§ **Supplied information**:
=-=-=-=-=

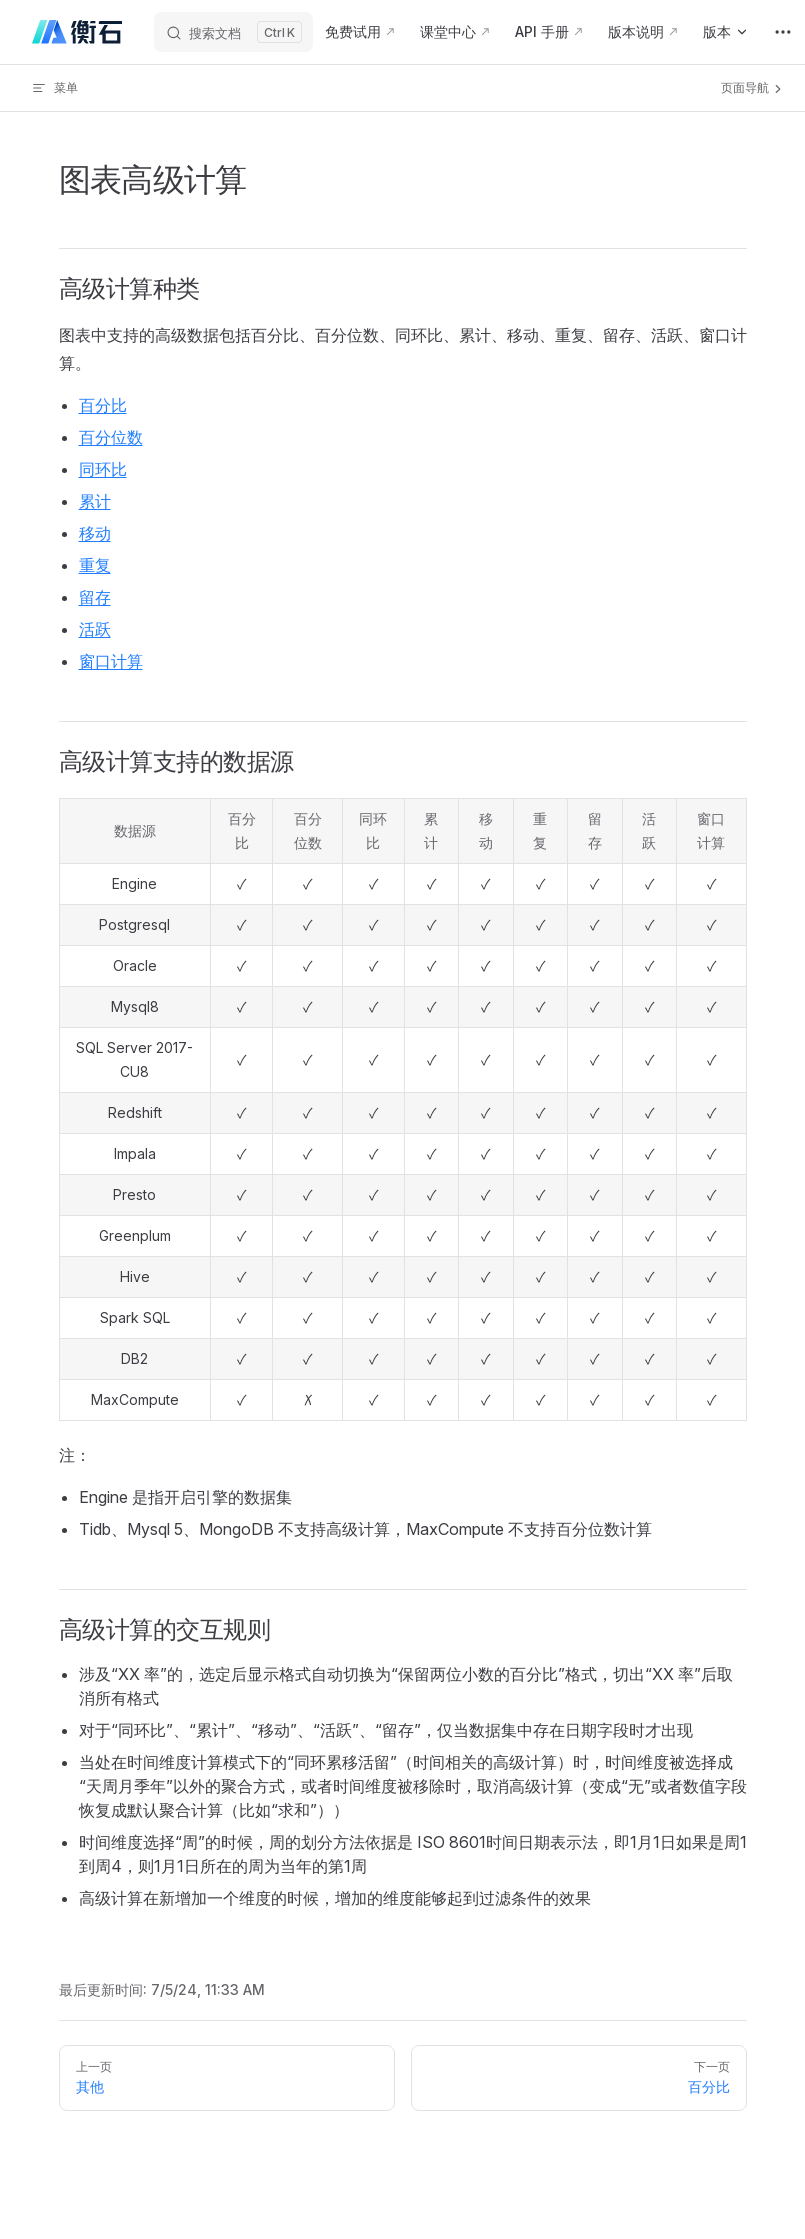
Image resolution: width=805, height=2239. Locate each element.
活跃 (95, 629)
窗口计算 (111, 661)
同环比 (103, 469)
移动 (95, 533)
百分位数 (111, 437)
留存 (95, 597)
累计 (95, 501)
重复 (95, 565)
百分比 (103, 405)
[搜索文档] (233, 32)
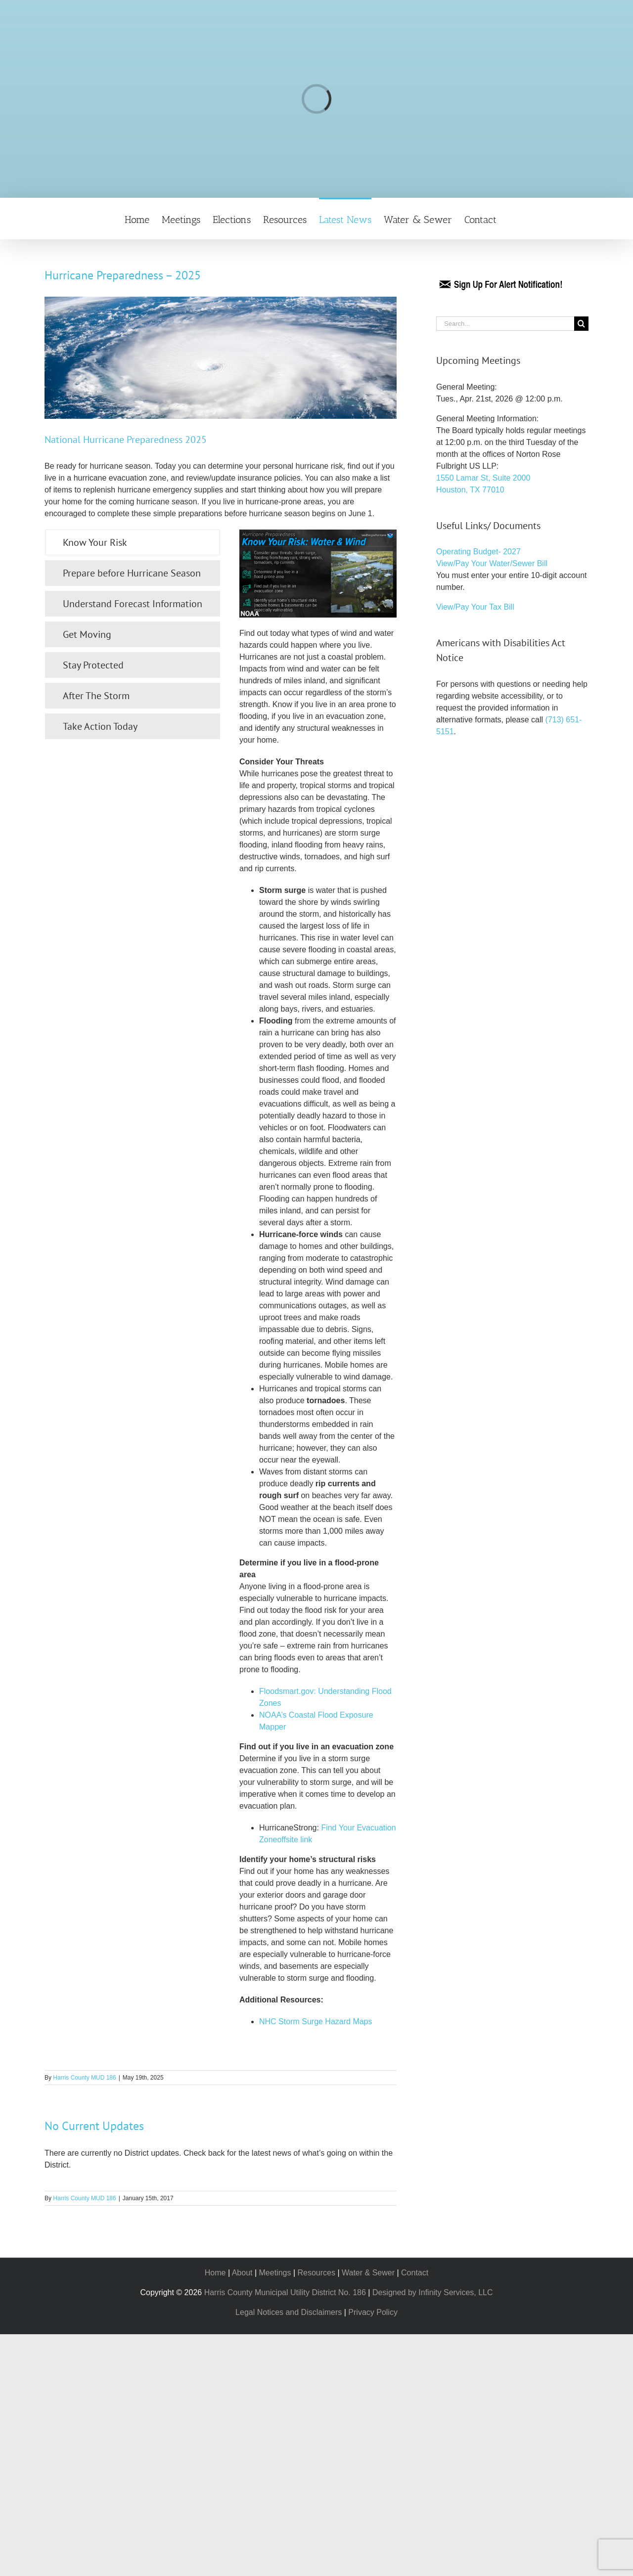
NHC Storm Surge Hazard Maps (315, 2021)
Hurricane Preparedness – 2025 (123, 275)
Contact (414, 2272)
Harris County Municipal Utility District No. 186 (285, 2292)
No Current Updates (94, 2125)
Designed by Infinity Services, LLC (432, 2292)
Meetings (275, 2272)
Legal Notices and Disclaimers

=-=-=-=-=

§ **Exercise brief**: Write out exactly the lines from the line that contains "重复 (95, 565)" through the end of the material, including both ends. No pictures belong in the copy.

§ **Response to this exercise**:
重复 (95, 565)
百分比 (103, 405)
[搜索文档] (233, 32)
NHC Storm Surge Hazard Maps (315, 2021)
Hurricane Preparedness – 2025 (123, 275)
Contact (414, 2272)
Harris County Municipal Utility District No. 186 (285, 2292)
No Current Updates (94, 2125)
Designed by Infinity Services, LLC (432, 2292)
Meetings (275, 2272)
Legal Notices and Disclaimers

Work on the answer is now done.